LONDON, March 8 /PRNewswire/ -- In line with international Women's Day today Professor Athene Donald was awarded the 2009 L'Oréal-UNESCO For Women In Science Laureate for Europe at a prestigious event in Paris. Established in 1998, the For Women In Science Awards recognize five exceptional women scientists each year - one per continent. The awards act as a benchmark of international scientific excellence, and an invaluable source of motivation, support, and inspiration for women in the scientific field. The Laureates serve as role models for future generations, encouraging young women around the world to follow in their footsteps.

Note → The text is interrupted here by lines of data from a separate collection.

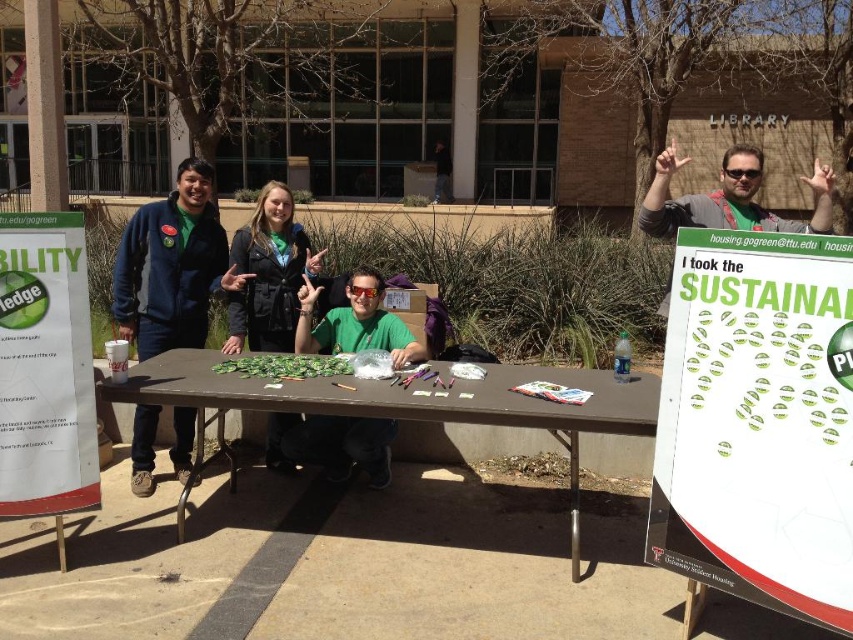 Is point (361, 381) farther from camera compared to point (250, 228)?

No.

Is brown plastic table at center smaller than green fabric jacket at center?

No, brown plastic table at center is not smaller than green fabric jacket at center.

Describe the element at coordinates (405, 403) in the screenshot. The width and height of the screenshot is (853, 640). I see `brown plastic table at center` at that location.

Where is `brown plastic table at center`? brown plastic table at center is located at coordinates (405, 403).

The width and height of the screenshot is (853, 640). What do you see at coordinates (355, 323) in the screenshot?
I see `green matte shirt at center` at bounding box center [355, 323].

Can you confirm if green matte shirt at center is bigger than green fabric jacket at center?

Correct, green matte shirt at center is larger in size than green fabric jacket at center.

As Professor of Experimental Physics at the Cavendish Laboratory in the Department of Physics at the University of Cambridge in the United Kingdom, Athene Donald was awarded for her work in unravelling the mysteries of the physics of messy materials, ranging from cement to starch. Her pioneering research has included work to understand the structure of starch granules, as found in wheat and corn, and how that structure changes during plant growth, processing, hydration and cooking. These changes may affect how efficiently the human body metabolises starch - an important issue for food scientists and those involved in industrial-scale food preparation.

Professor Donald's studies have also opened up exciting new possibilities for the formation of new biomaterials for bone and tissue repair. She is currently exploring how cells adhere to surfaces, which is important for medical implants, and to the organisation of polymers in novel solar-energy devices.

Athene Donald feels tremendously fortunate to have had mentors and a very supportive husband who believed in her, even at times when she herself had doubts. They offered her challenges, opportunities and support as she moved from one topic to another.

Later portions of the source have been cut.